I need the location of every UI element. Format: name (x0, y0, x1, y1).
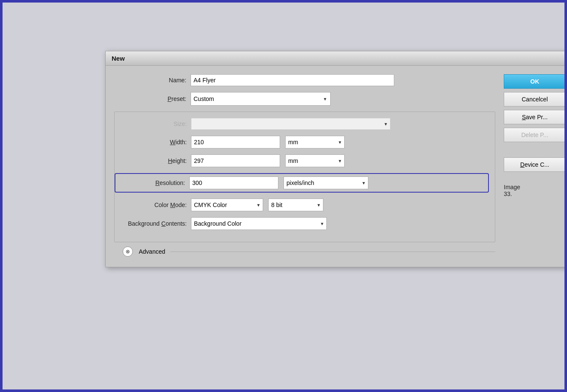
resolution-unit-select[interactable]: pixels/inch pixels/cm (284, 176, 368, 189)
color-mode-select[interactable]: Bitmap Grayscale RGB Color CMYK Color La… (191, 199, 263, 211)
preset-row: Preset: Custom Default Photoshop Size U.… (114, 92, 495, 106)
color-mode-label: Color Mode: (115, 202, 191, 208)
bg-contents-wrapper: White Background Color Transparent (191, 217, 327, 230)
color-mode-wrapper: Bitmap Grayscale RGB Color CMYK Color La… (191, 199, 263, 211)
size-select[interactable] (191, 118, 390, 130)
dialog-title: New (106, 51, 567, 66)
height-unit-select[interactable]: mm cm inches pixels points picas (285, 154, 345, 167)
resolution-input[interactable] (189, 176, 278, 189)
image-size-value: 33. (504, 190, 566, 197)
name-input[interactable] (191, 74, 394, 86)
color-mode-row: Color Mode: Bitmap Grayscale RGB Color C… (115, 199, 489, 211)
height-unit-wrapper: mm cm inches pixels points picas (283, 154, 345, 167)
size-label: Size: (115, 120, 191, 127)
size-row: Size: (115, 118, 489, 130)
resolution-unit-wrapper: pixels/inch pixels/cm (281, 176, 368, 189)
new-dialog: New Name: Preset: Custom Default Photosh… (105, 51, 567, 267)
width-unit-wrapper: mm cm inches pixels points picas (283, 136, 345, 148)
bg-contents-label: Background Contents: (115, 220, 191, 227)
dialog-body: Name: Preset: Custom Default Photoshop S… (106, 66, 567, 267)
resolution-row: Resolution: pixels/inch pixels/cm (115, 173, 489, 193)
bg-contents-select[interactable]: White Background Color Transparent (191, 217, 327, 230)
ok-button[interactable]: OK (504, 74, 566, 89)
width-unit-select[interactable]: mm cm inches pixels points picas (285, 136, 345, 148)
advanced-label: Advanced (139, 248, 165, 255)
dialog-sidebar: OK Cancelcel Save Pr... Delete P... Devi… (504, 74, 567, 258)
advanced-toggle[interactable]: ⊗ (123, 246, 133, 257)
bg-contents-row: Background Contents: White Background Co… (115, 217, 489, 230)
height-label: Height: (115, 157, 191, 164)
cancel-button[interactable]: Cancelcel (504, 92, 566, 106)
height-input[interactable] (191, 154, 280, 167)
device-central-button[interactable]: Device C... (504, 157, 566, 172)
dialog-main: Name: Preset: Custom Default Photoshop S… (106, 74, 504, 258)
width-label: Width: (115, 139, 191, 146)
preset-label: Preset: (114, 95, 191, 102)
bit-depth-wrapper: 8 bit 16 bit 32 bit (266, 199, 323, 211)
name-row: Name: (114, 74, 495, 86)
bit-depth-select[interactable]: 8 bit 16 bit 32 bit (268, 199, 323, 211)
delete-preset-button[interactable]: Delete P... (504, 128, 566, 142)
size-select-wrapper (191, 118, 390, 130)
image-size-section: Image 33. (504, 184, 566, 197)
advanced-divider (170, 252, 495, 252)
width-input[interactable] (191, 136, 280, 148)
save-preset-button[interactable]: Save Pr... (504, 110, 566, 124)
preset-section: Size: Width: mm (114, 112, 495, 242)
advanced-row: ⊗ Advanced (114, 242, 495, 258)
preset-select[interactable]: Custom Default Photoshop Size U.S. Paper… (191, 92, 331, 106)
title-text: New (112, 55, 125, 62)
width-row: Width: mm cm inches pixels points picas (115, 136, 489, 148)
name-label: Name: (114, 77, 191, 84)
preset-select-wrapper: Custom Default Photoshop Size U.S. Paper… (191, 92, 331, 106)
height-row: Height: mm cm inches pixels points picas (115, 154, 489, 167)
resolution-label: Resolution: (120, 179, 189, 186)
image-size-label: Image (504, 184, 566, 190)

——————

### [What to produce]
Output the entries above exactly, without their pictures.

### [Response to the exercise]
I need the location of every UI element. Format: name (x0, y0, x1, y1).
resolution-unit-select[interactable]: pixels/inch pixels/cm (284, 176, 368, 189)
color-mode-select[interactable]: Bitmap Grayscale RGB Color CMYK Color La… (191, 199, 263, 211)
preset-row: Preset: Custom Default Photoshop Size U.… (114, 92, 495, 106)
color-mode-label: Color Mode: (115, 202, 191, 208)
bg-contents-wrapper: White Background Color Transparent (191, 217, 327, 230)
color-mode-wrapper: Bitmap Grayscale RGB Color CMYK Color La… (191, 199, 263, 211)
size-select[interactable] (191, 118, 390, 130)
dialog-title: New (106, 51, 567, 66)
height-unit-select[interactable]: mm cm inches pixels points picas (285, 154, 345, 167)
resolution-input[interactable] (189, 176, 278, 189)
image-size-value: 33. (504, 190, 566, 197)
name-input[interactable] (191, 74, 394, 86)
color-mode-row: Color Mode: Bitmap Grayscale RGB Color C… (115, 199, 489, 211)
height-unit-wrapper: mm cm inches pixels points picas (283, 154, 345, 167)
size-label: Size: (115, 120, 191, 127)
size-row: Size: (115, 118, 489, 130)
resolution-unit-wrapper: pixels/inch pixels/cm (281, 176, 368, 189)
new-dialog: New Name: Preset: Custom Default Photosh… (105, 51, 567, 267)
width-unit-wrapper: mm cm inches pixels points picas (283, 136, 345, 148)
bg-contents-label: Background Contents: (115, 220, 191, 227)
dialog-body: Name: Preset: Custom Default Photoshop S… (106, 66, 567, 267)
resolution-row: Resolution: pixels/inch pixels/cm (115, 173, 489, 193)
bg-contents-select[interactable]: White Background Color Transparent (191, 217, 327, 230)
ok-button[interactable]: OK (504, 74, 566, 89)
width-unit-select[interactable]: mm cm inches pixels points picas (285, 136, 345, 148)
advanced-label: Advanced (139, 248, 165, 255)
dialog-sidebar: OK Cancelcel Save Pr... Delete P... Devi… (504, 74, 567, 258)
advanced-toggle[interactable]: ⊗ (123, 246, 133, 257)
bg-contents-row: Background Contents: White Background Co… (115, 217, 489, 230)
height-label: Height: (115, 157, 191, 164)
cancel-button[interactable]: Cancelcel (504, 92, 566, 106)
height-input[interactable] (191, 154, 280, 167)
device-central-button[interactable]: Device C... (504, 157, 566, 172)
dialog-main: Name: Preset: Custom Default Photoshop S… (106, 74, 504, 258)
width-label: Width: (115, 139, 191, 146)
preset-label: Preset: (114, 95, 191, 102)
bit-depth-wrapper: 8 bit 16 bit 32 bit (266, 199, 323, 211)
name-row: Name: (114, 74, 495, 86)
bit-depth-select[interactable]: 8 bit 16 bit 32 bit (268, 199, 323, 211)
delete-preset-button[interactable]: Delete P... (504, 128, 566, 142)
size-select-wrapper (191, 118, 390, 130)
image-size-section: Image 33. (504, 184, 566, 197)
advanced-divider (170, 252, 495, 252)
width-input[interactable] (191, 136, 280, 148)
save-preset-button[interactable]: Save Pr... (504, 110, 566, 124)
preset-section: Size: Width: mm (114, 112, 495, 242)
advanced-row: ⊗ Advanced (114, 242, 495, 258)
preset-select[interactable]: Custom Default Photoshop Size U.S. Paper… (191, 92, 331, 106)
title-text: New (112, 55, 125, 62)
width-row: Width: mm cm inches pixels points picas (115, 136, 489, 148)
name-label: Name: (114, 77, 191, 84)
preset-select-wrapper: Custom Default Photoshop Size U.S. Paper… (191, 92, 331, 106)
height-row: Height: mm cm inches pixels points picas (115, 154, 489, 167)
resolution-label: Resolution: (120, 179, 189, 186)
image-size-label: Image (504, 184, 566, 190)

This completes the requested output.